## [What the exercise asks]
Your output should be exactly the lines from the one containing "rforderliche Felder sind mit" through the final line of the following data, please, with no pictures.

[Dataset entries]
________________________________________

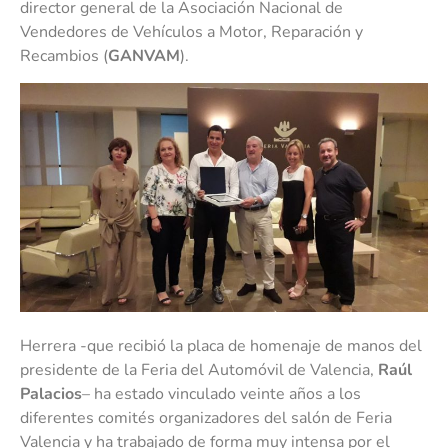
director general de la Asociación Nacional de
Vendedores de Vehículos a Motor, Reparación y
Recambios (
GANVAM
).
Herrera -que recibió la placa de homenaje de manos del
presidente de la Feria del Automóvil de Valencia,
Raúl
Palacios
– ha estado vinculado veinte años a los
diferentes comités organizadores del salón de Feria
Valencia y ha trabajado de forma muy intensa por el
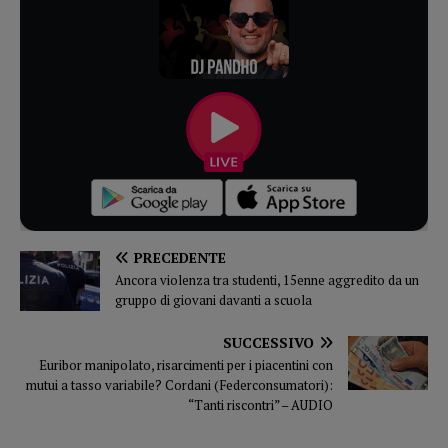
PRECEDENTE
Ancora violenza tra studenti, 15enne aggredito da un
gruppo di giovani davanti a scuola
SUCCESSIVO
Euribor manipolato, risarcimenti per i piacentini con
mutui a tasso variabile? Cordani (Federconsumatori):
“Tanti riscontri” – AUDIO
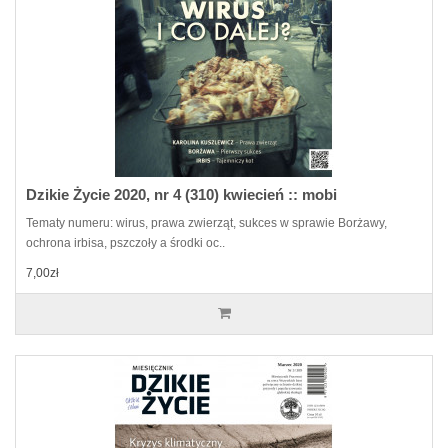
Dzikie Życie 2020, nr 4 (310) kwiecień :: mobi
Tematy numeru: wirus, prawa zwierząt, sukces w sprawie Borżawy,
ochrona irbisa, pszczoły a środki oc..
7,00zł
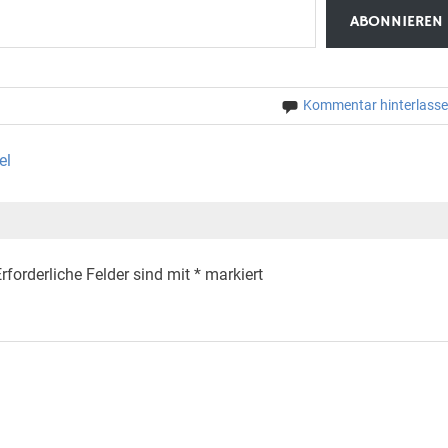
ABONNIEREN
Kommentar hinterlass
el
rforderliche Felder sind mit
*
markiert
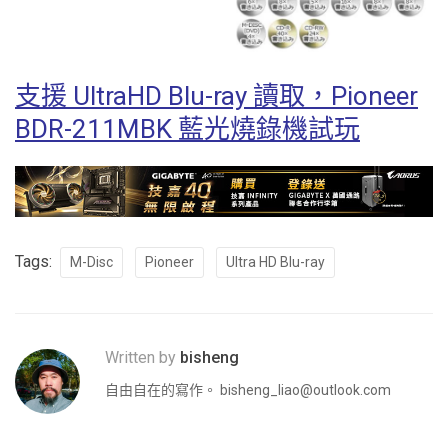
支援 UltraHD Blu-ray 讀取，Pioneer
BDR-211MBK 藍光燒錄機試玩
Tags:
M-Disc
Pioneer
Ultra HD Blu-ray
Written by
bisheng
自由自在的寫作。
bisheng_liao@outlook.com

________________________________________

## [Result of this exercise]
rforderliche Felder sind mit
*
markiert
支援 UltraHD Blu-ray 讀取，Pioneer
BDR-211MBK 藍光燒錄機試玩
Tags:
M-Disc
Pioneer
Ultra HD Blu-ray
Written by
bisheng
自由自在的寫作。
bisheng_liao@outlook.com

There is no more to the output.